Which is why I'm starting with New Orleans, one of the most hauntingly beautiful and interesting cities I've ever visited. On a recent trip, I was struck by the perfectly-imperfect balance at every turn. Crooked door frames looked just right next to meticulously crafted shotgun style homes with ornamental brackets, and otherwise plain, sorbet-colored facades complemented balconies overloaded with hanging planters. In the Garden District, I gushed over balconies made of intricate pre-Civil War ironwork, and in the Marigny, telephone poles were covered in hundreds of ancient staples from old music fliers. Generally, much of the signage had a sense of humor. Aside from covering miles and miles of ground, I of course consumed my weight in Po' boys and Sazeracs and wish I could've stayed much, much longer.
A few favorites...
Favorite Shop: Nadine Blake
I was lucky enough to meet lovey store owner Nadine Blake, who is super active in the community and knows all the secret spots, as well as many local artists, some of whose works she hangs in her store. (One of these, a line drawing, ended up being my favorite purchase from our trip.) She also carries loads of new and vintage items for the home, including animal pillows from Areaware, colorful Moroccan poufs, and one-of-a-kind kantha blankets.
Favorite Dinner: Cochon
You can't go wrong with any of the traditional Cajun southern dishes inspired by the meals of Chef Donald Link's childhood, but definitely try the wood-fired oysters with chili garlic butter. The pork, produce and seafood are locally-sourced.
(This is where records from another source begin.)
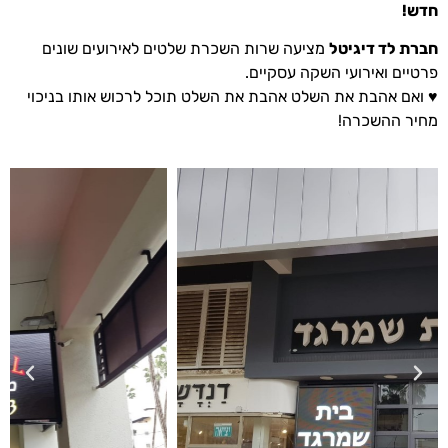
חדש!
חברת לד דיגיטל
מציעה שרות השכרת שלטים לאירועים שונים
פרטיים ואירועי השקה עסקיים.
♥ ואם אהבת את השלט אהבת את השלט תוכל לרכוש אותו בניכוי
מחיר ההשכרה!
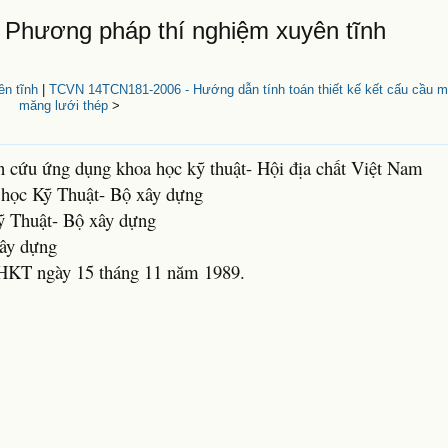
 Phương pháp thí nghiệm xuyên tĩnh
n tĩnh
|
TCVN 14TCN181-2006 - Hướng dẫn tính toán thiết kế kết cấu cầu m
măng lưới thép
>
n cứu ứng dụng khoa học kỹ thuật- Hội địa chất Việt Nam
 học Kỹ Thuật- Bộ xây dựng
ỹ Thuật- Bộ xây dựng
xây dựng
HKT ngày 15 tháng 11 năm 1989.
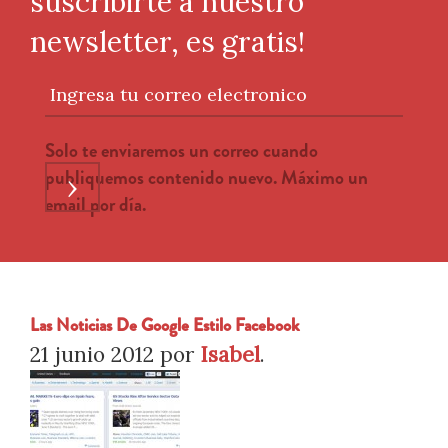
suscribirte a nuestro
newsletter, es gratis!
Ingresa tu correo electronico
Solo te enviaremos un correo cuando
publiquemos contenido nuevo. Máximo un
›
email por día.
Las Noticias De Google Estilo Facebook
21 junio 2012
por
Isabel
.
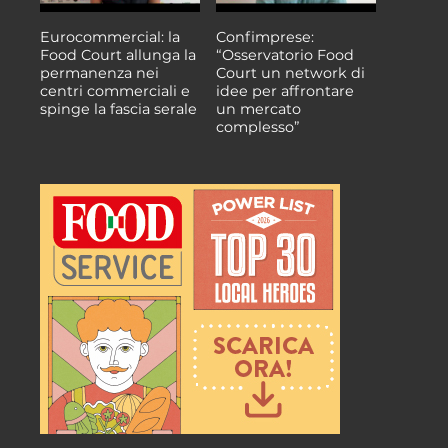
Eurocommercial: la
Confimprese:
Food Court allunga la
“Osservatorio Food
permanenza nei
Court un network di
centri commerciali e
idee per affrontare
spinge la fascia serale
un mercato
complesso”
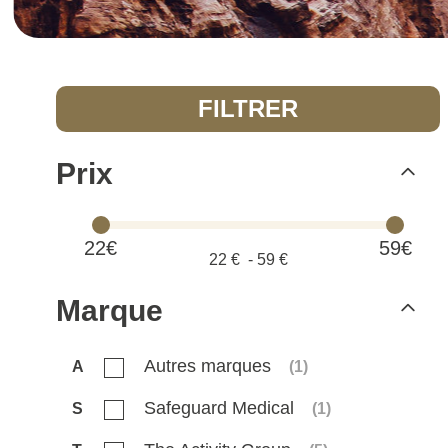
FILTRER
Prix
22€
59€
22
€ -
59
€
Marque
Autres marques
A
(
1
)
Safeguard Medical
S
(
1
)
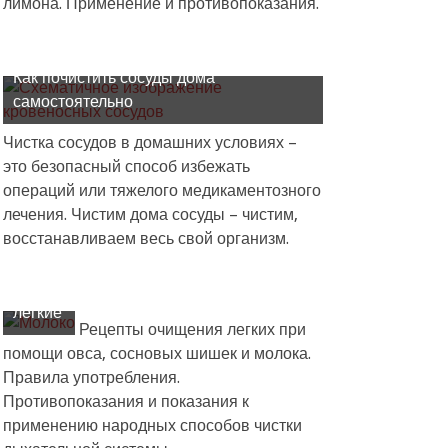
лимона. Применение и противопоказания.
Как почистить сосуды дома
самостоятельно
Чистка сосудов в домашних условиях –
это безопасный способ избежать
операций или тяжелого медикаментозного
лечения. Чистим дома сосуды – чистим,
Помогает
восстанавливаем весь свой организм.
ли
молоко
очищать
легкие
Рецепты очищения легких при
помощи овса, сосновых шишек и молока.
Правила употребления.
Противопоказания и показания к
применению народных способов чистки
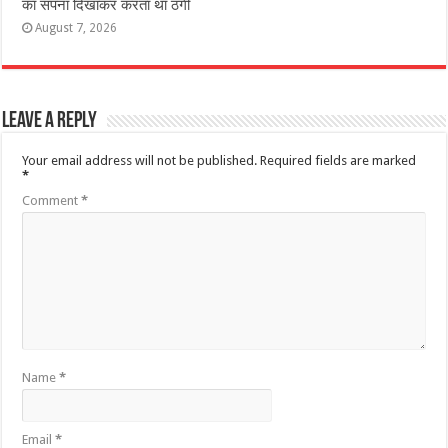
का सपना दिखाकर करता था ठगी
August 7, 2026
Leave a Reply
Your email address will not be published.
Required fields are marked
*
Comment
*
Name
*
Email
*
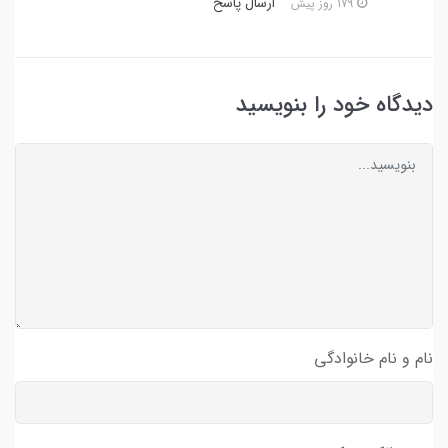
ارسال پاسخ
179 روز پیش
دیدگاه خود را بنویسید
نام و نام خانوادگی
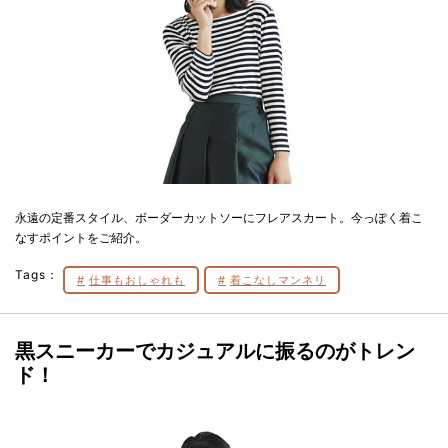
永遠の定番スタイル、ボーダーカットソーにフレアスカート。今っぽく着こ
なすポイントをご紹介。
Tags：
仕事もおしゃれも
着こなしマンネリ
黒スニーカーでカジュアルに振るのがトレン
ド！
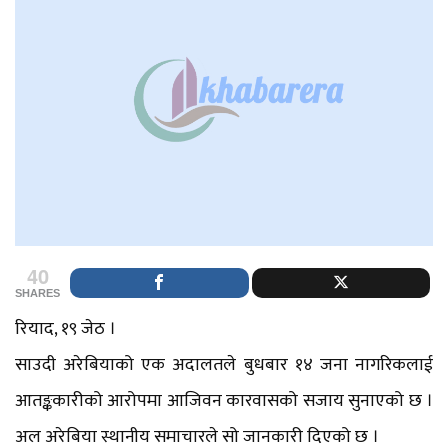
40
SHARES
रियाद, १९ जेठ ।
साउदी अरेबियाको एक अदालतले बुधबार १४ जना नागरिकलाई
आतङ्ककारीको आरोपमा आजिवन कारवासको सजाय सुनाएको छ ।
अल अरेबिया स्थानीय समाचारले सो जानकारी दिएको छ ।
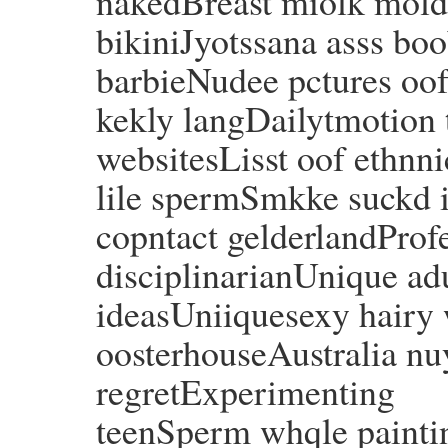
nakedBreast miolk moldI
bikiniJyotssana asss boo
barbieNudee pctures oof
kekly langDailytmotion 
websitesLisst oof ethnni
lile spermSmkke suckd i
copntact gelderlandProf
disciplinarianUnique ad
ideasUniiquesexy hairy
oosterhouseAustralia nu
regretExperimenting
teenSperm whqle painti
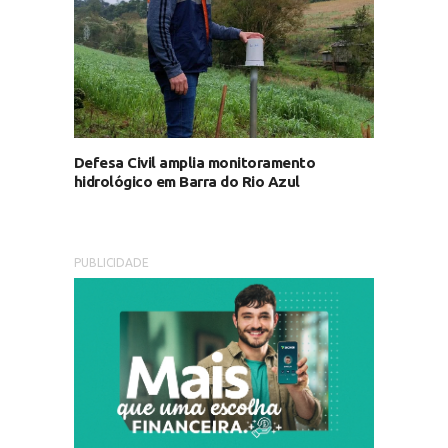
Defesa Civil amplia monitoramento
hidrológico em Barra do Rio Azul
PUBLICIDADE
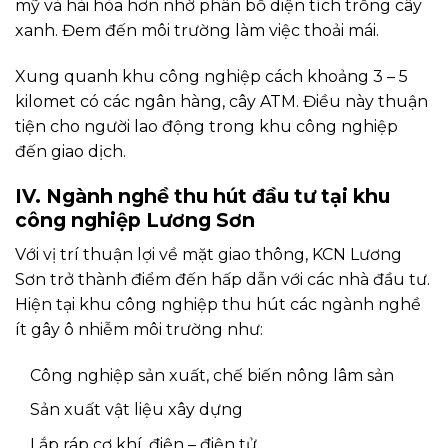
mỹ và hài hòa hơn nhờ phân bổ diện tích trồng cây
xanh. Đem đến môi trường làm việc thoải mái.
Xung quanh khu công nghiệp cách khoảng 3 – 5
kilomet có các ngân hàng, cây ATM. Điều này thuận
tiện cho người lao động trong khu công nghiệp
đến giao dịch.
IV. Ngành nghề thu hút đầu tư tại khu
công nghiệp Lương Sơn
Với vị trí thuận lợi về mặt giao thông, KCN Lương
Sơn trở thành điểm đến hấp dẫn với các nhà đầu tư.
Hiện tại khu công nghiệp thu hút các ngành nghề
ít gây ô nhiễm môi trường như:
Công nghiệp sản xuất, chế biến nông lâm sản
Sản xuất vật liệu xây dựng
Lắp ráp cơ khí, điện – điện tử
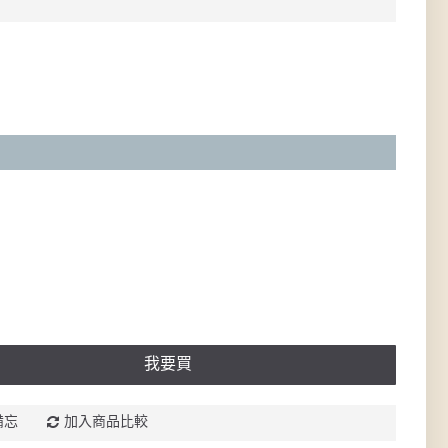
我要買
備忘
加入商品比較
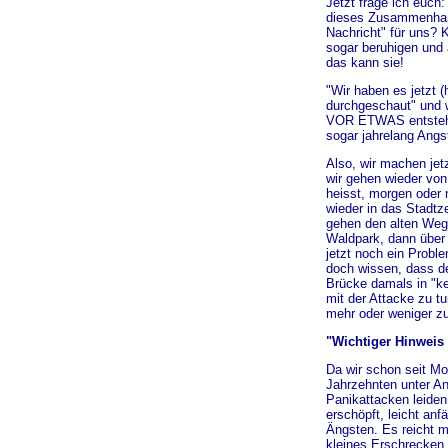
Jetzt frage ich euch:
dieses Zusammenhang
Nachricht" für uns? 
sogar beruhigen und 
das kann sie!
"Wir haben es jetzt (h
durchgeschaut" und
VOR ETWAS entsteht
sogar jahrelang Angs
Also, wir machen jetz
wir gehen wieder von
heisst, morgen oder 
wieder in das Stadtz
gehen den alten Weg
Waldpark, dann über 
jetzt noch ein Proble
doch wissen, dass d
Brücke damals in "k
mit der Attacke zu tu
mehr oder weniger zu
"Wichtiger Hinweis
Da wir schon seit Mo
Jahrzehnten unter An
Panikattacken leiden,
erschöpft, leicht anf
Ängsten. Es reicht mi
kleines Erschrecken 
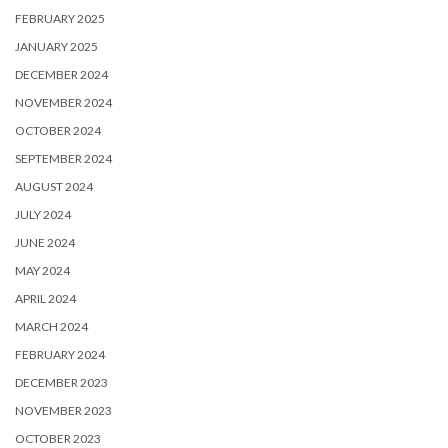
FEBRUARY 2025
JANUARY 2025
DECEMBER 2024
NOVEMBER 2024
OCTOBER 2024
SEPTEMBER 2024
AUGUST 2024
JULY 2024
JUNE 2024
MAY 2024
APRIL 2024
MARCH 2024
FEBRUARY 2024
DECEMBER 2023
NOVEMBER 2023
OCTOBER 2023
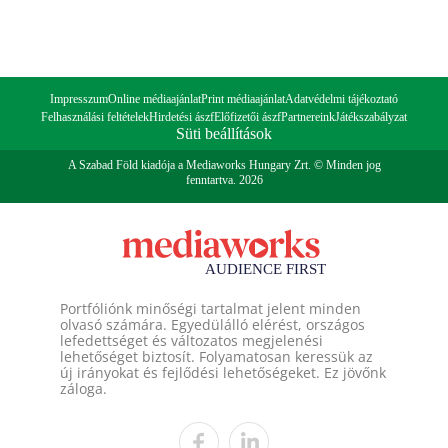
Impresszum
Online médiaajánlat
Print médiaajánlat
Adatvédelmi tájékoztató
Felhasználási feltételek
Hirdetési ászf
Előfizetői ászf
Partnereink
Játékszabályzat
Süti beállítások
A Szabad Föld kiadója a Mediaworks Hungary Zrt. © Minden jog
fenntartva. 2026
Portfóliónk minőségi tartalmat jelent minden
olvasó számára. Egyedülálló elérést, országos
lefedettséget és változatos megjelenési
lehetőséget biztosít. Folyamatosan keressük az
új irányokat és fejlődési lehetőségeket. Ez jövőnk
záloga.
Favorite Bar: Napoleon House
Yes, it's touristy but yes, you have to go. It's a 200 year old bar and it looks and feels 200 years old (dark, moody) which means it's authentic as hell and also that they've mastered their Pimms cups and Sazeracs, which are really the only two drinks you should bother ordering. Try to go during the week and not on Fri-Sun when it gets crowded.
Extremely touristy but worth it: Natchez Steamboat ride
A nice slow ride up the Mississippi with narration for the first half from the captain. It's truly worth the price of admission because you're getting so much history, plus seeing the city and river from this vantage point is different than anything you can experience by car. It's poignant to see just how far below sea level certain parts of the city are and why the were so vulnerable during Hurricane Katrina.
Extremely touristy and not worth it: Cafe du Monde
It's a cute place with history, but waiting in line to eat something (beignets) that tastes like the fried dough I've eaten at many a street fair seems unnecessary.